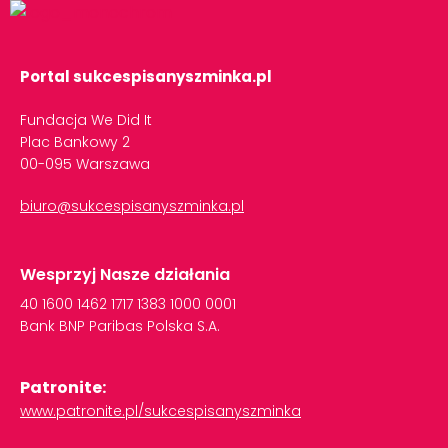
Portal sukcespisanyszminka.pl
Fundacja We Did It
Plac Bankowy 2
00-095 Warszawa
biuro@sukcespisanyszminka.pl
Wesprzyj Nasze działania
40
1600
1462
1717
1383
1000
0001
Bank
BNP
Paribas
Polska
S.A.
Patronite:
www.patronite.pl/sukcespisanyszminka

┄┄┄┄┄┄┄┄┄┄┄┄┄┄┄┄┄┄┄┄

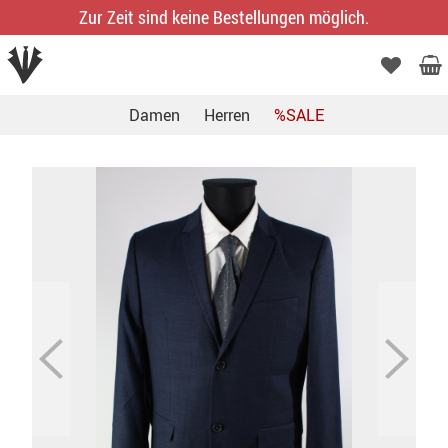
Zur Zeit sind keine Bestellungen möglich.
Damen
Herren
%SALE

┄┄┄┄┄┄┄┄┄┄┄┄┄┄┄┄┄┄┄┄

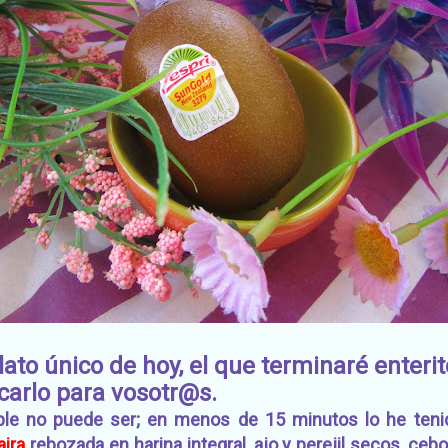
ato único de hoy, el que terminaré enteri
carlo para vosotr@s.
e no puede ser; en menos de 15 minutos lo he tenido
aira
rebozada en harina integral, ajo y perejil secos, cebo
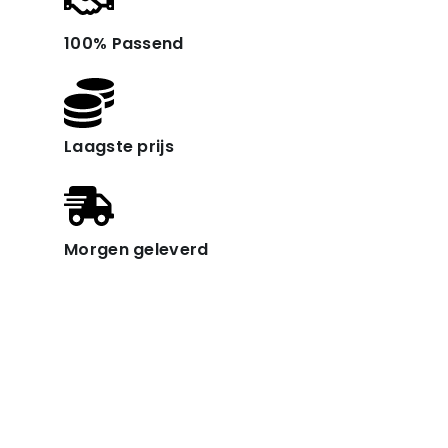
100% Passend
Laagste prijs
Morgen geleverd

┄┄┄┄┄┄┄┄┄┄┄┄┄┄┄┄┄┄┄┄

→ **WHAT IS EXPECTED**
Please transcribe only the lines in the records above running from the line that has "Fundacja We Did It" through the line that has "www.patronite.pl/sukcespisanyszminka", both included, exactly as they appear.

→ **EXPECTED ANSWER**
Fundacja We Did It
Plac Bankowy 2
00-095 Warszawa
biuro@sukcespisanyszminka.pl
Wesprzyj Nasze działania
40
1600
1462
1717
1383
1000
0001
Bank
BNP
Paribas
Polska
S.A.
Patronite:
www.patronite.pl/sukcespisanyszminka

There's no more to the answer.